As William Dembski points out, drawing design inferences is already an essential and uncontroversial part of various scientific activities ranging from the detection of fabricated experimental data, to forensic science, cryptography, and even the search for extra-terrestrial intelligence (SETI). He identifies two criteria as necessary and sufficient for inferring intelligence or design: complexity and specification. Complexity ensures that the event in question is not so simple that it can readily be explained by chance. It is an essentially probabilistic concept. Specification ensures that the event in question exhibits the trademarks of intelligence. The notion of specification amounts to this: if, independently of the small probability of the event in question, we are somehow able to circumscribe and define it so as to render its reconstruction tractable, then we are justified in eliminating chance as the proper explanation for the event. Dembski calls such an event one of specified small probability.

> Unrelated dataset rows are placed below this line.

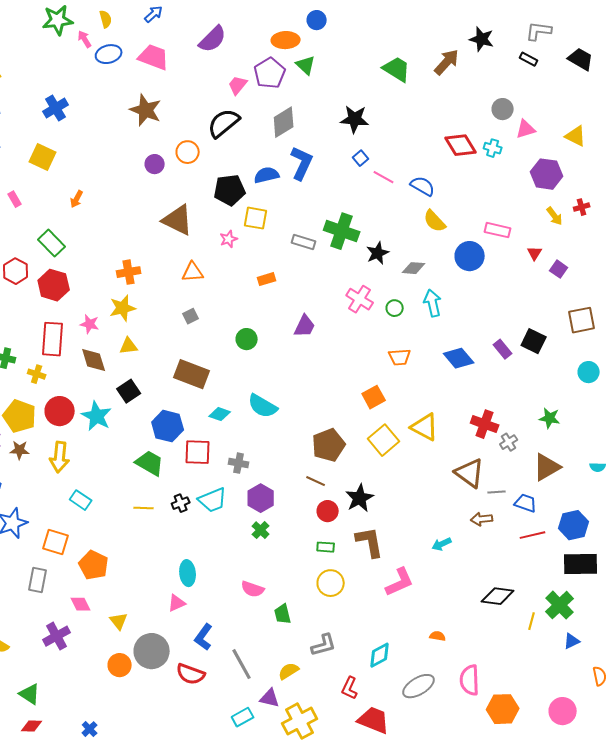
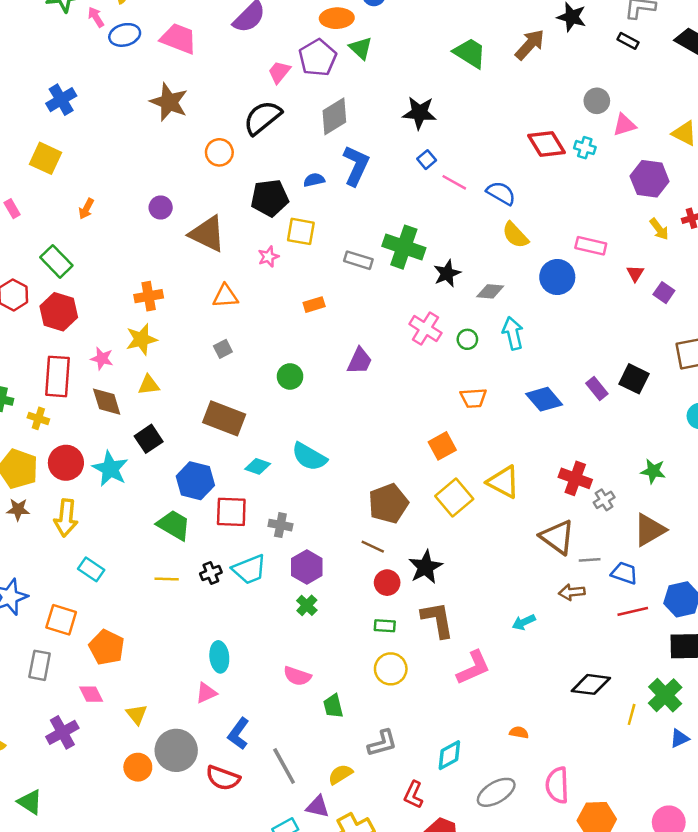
purple circle: (155, 164) -> (161, 207), moved
blue semicircle: (267, 175) -> (314, 180), size x0.7

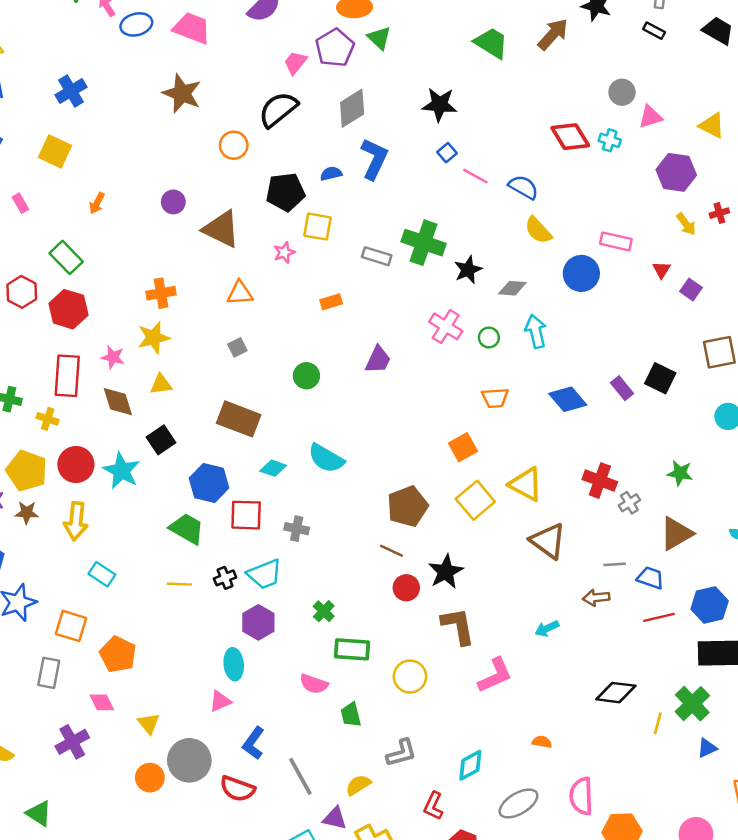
brown triangle: (557, 537) -> (548, 541), moved
purple hexagon: (307, 567) -> (258, 622), moved
green rectangle: (385, 626) -> (352, 649), moved, size x1.6

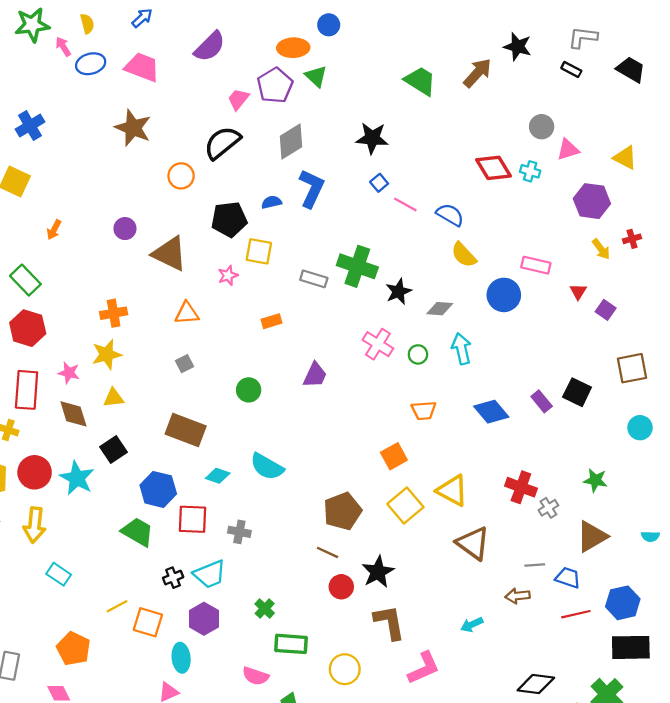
yellow line: (179, 584) -> (117, 606), moved, turned -30
orange square: (71, 626) -> (148, 622), moved

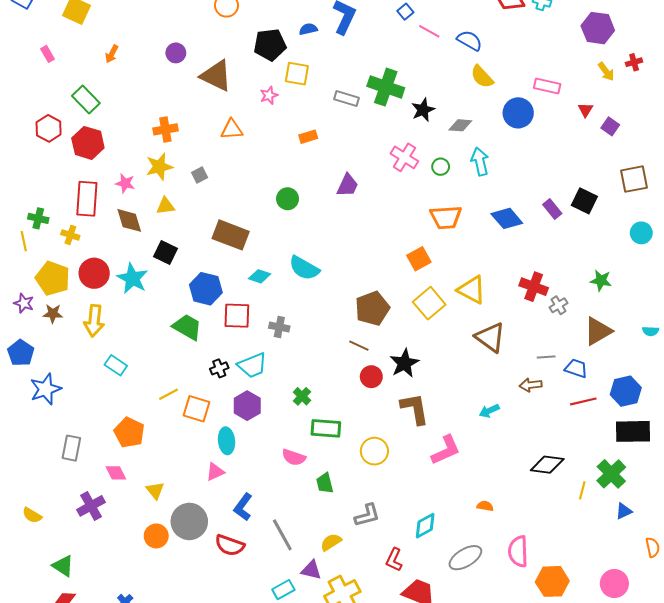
gray square: (184, 364) -> (200, 175), moved
orange trapezoid: (424, 411) -> (446, 217), size x1.4
black square: (114, 449) -> (165, 253), turned -30

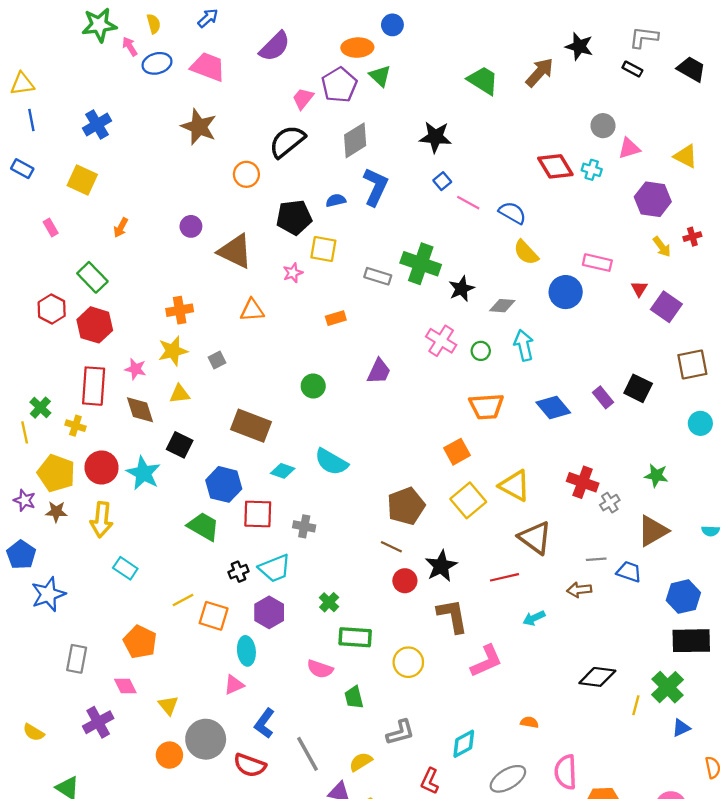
purple square: (610, 126) -> (666, 307), size x1.5
green cross: (38, 218) -> (40, 408), turned 30
red line: (583, 401) -> (505, 577), moved

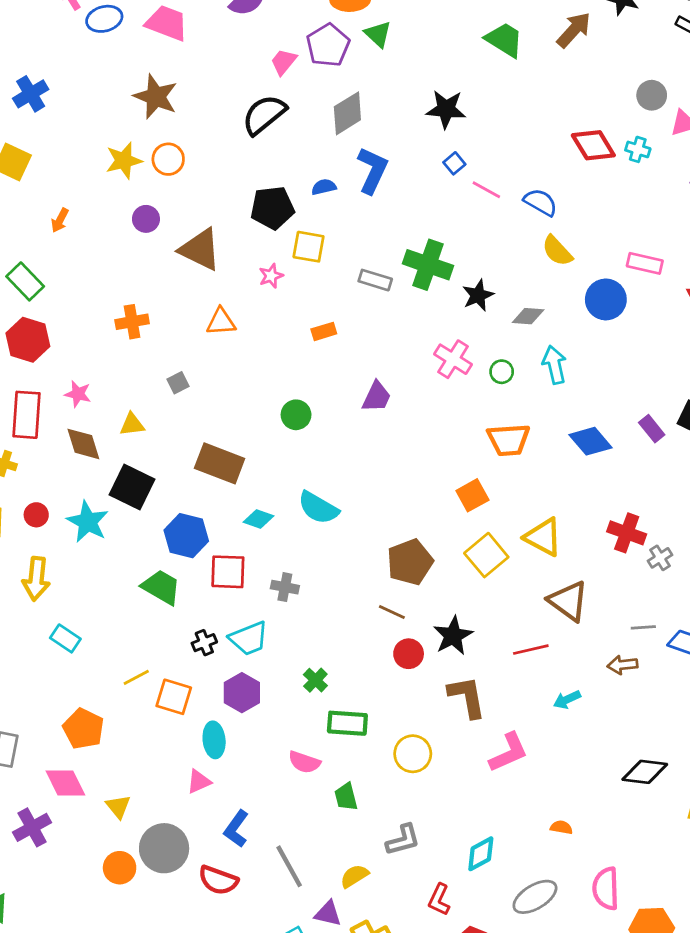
orange circle: (246, 174) -> (168, 159), moved
yellow star: (173, 351) -> (124, 161), moved
black square: (180, 445) -> (132, 487), size x1.4
red circle: (102, 468) -> (36, 515), size x0.6
pink diamond: (125, 686) -> (65, 783), size x1.4

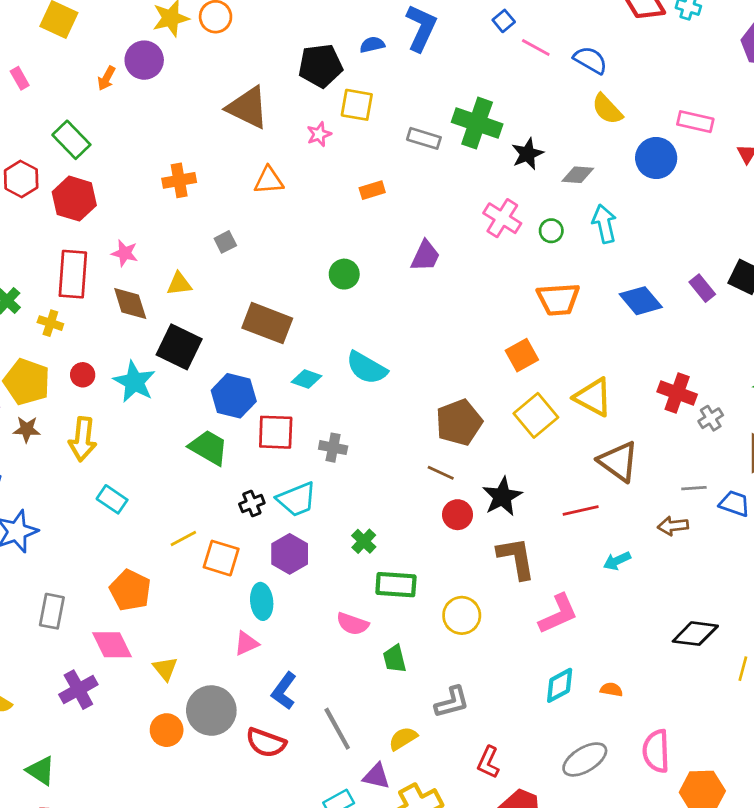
purple circle: (146, 219) -> (144, 60), moved, size x1.4
cyan diamond: (481, 854) -> (560, 685), moved

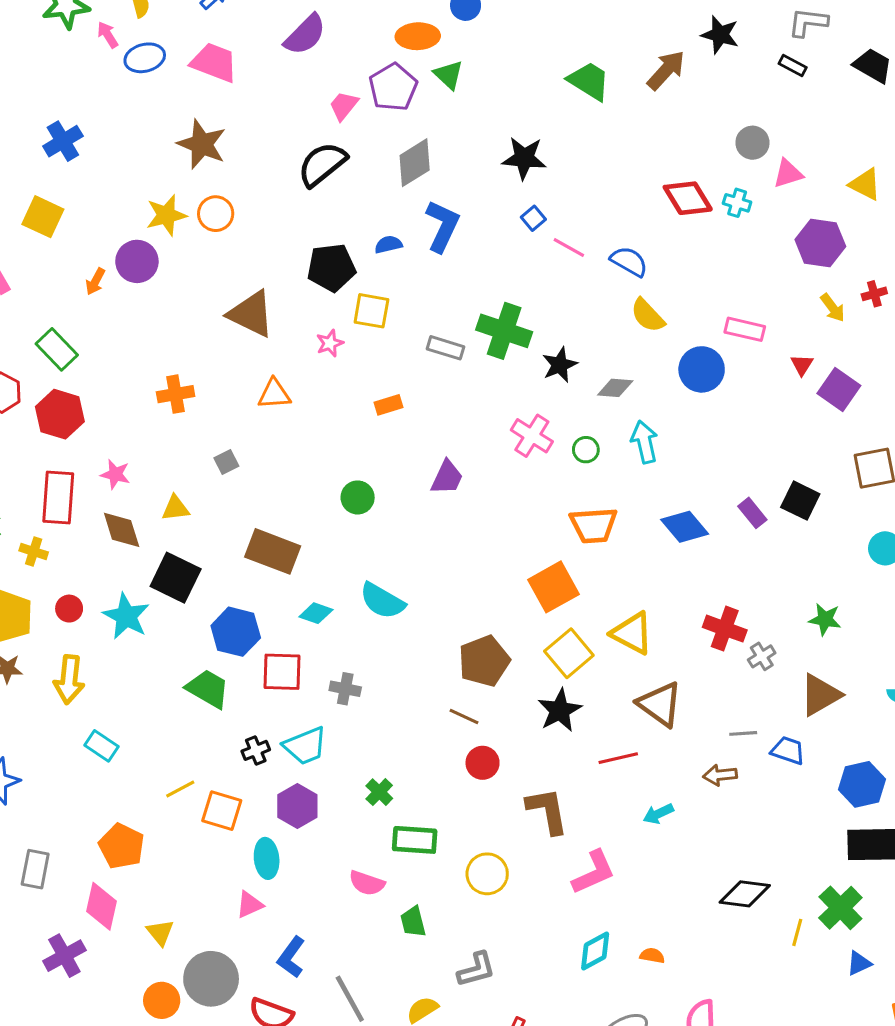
orange square: (522, 355) -> (553, 587), size x1.4
black star: (502, 497) -> (560, 710), moved
pink diamond: (112, 645) -> (101, 906), turned 39

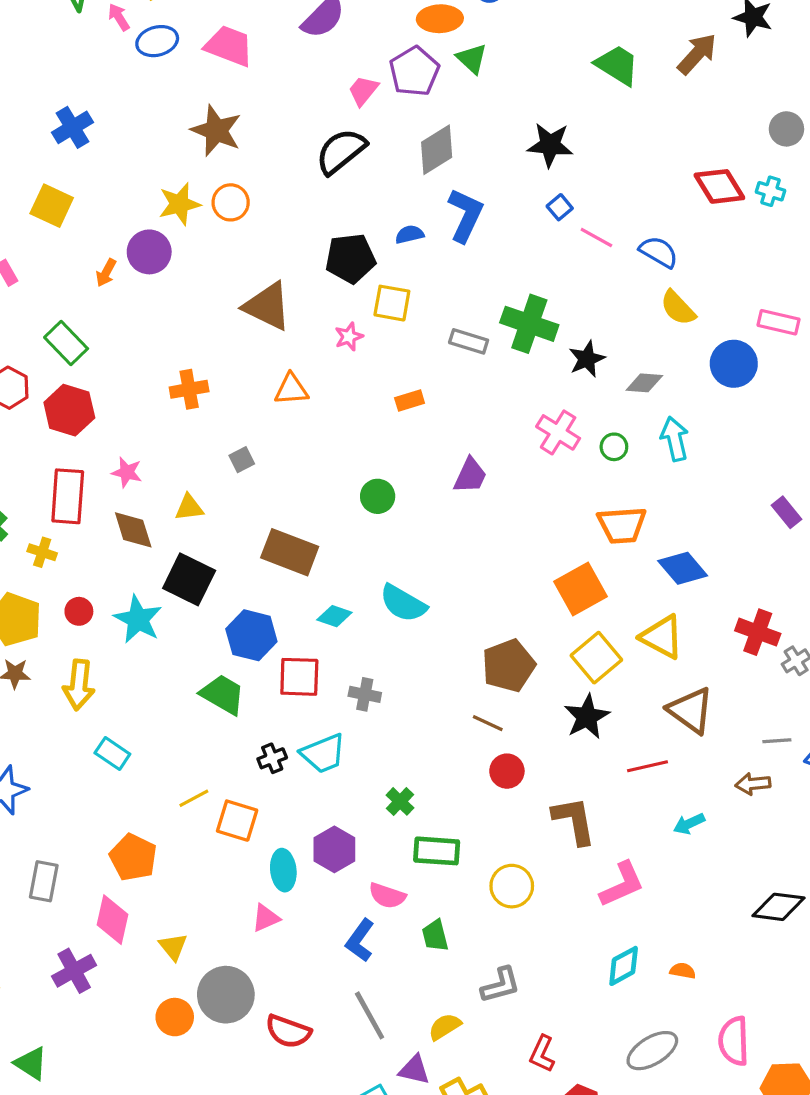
blue diamond: (685, 527) -> (683, 568), moved
purple hexagon: (297, 806) -> (334, 849), moved
blue L-shape: (291, 957) -> (360, 940), moved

One of Dembski's important contributions has been to render the notion of specification mathematically rigorous in a way that places design inferences on a solid foundation.
The mathematical analysis used to determine whether an event is one of specified small probability rests on empirical observations set in the context of the theoretical models used to study the domain (quantum-theoretic, molecular biological, developmental biological, cosmological, etc.) under investigation, but the design inference itself can be formulated as a valid deductive argument. One of its premises is a mathematical result that Dembski calls the law of small probability. That the design inference lends itself to this precision of expression is significant because it enables us to see that a rigorous approach to design inferences conforms to even the most restrictive theory of scientific explanation, the D-N model. In fact, even though the accounts of scientific explanation we considered were inadequate as universal theories, all three of them captured important intuitions. Furthermore, it is short work to see that rigorous design inferences satisfy the conditions imposed by all of them.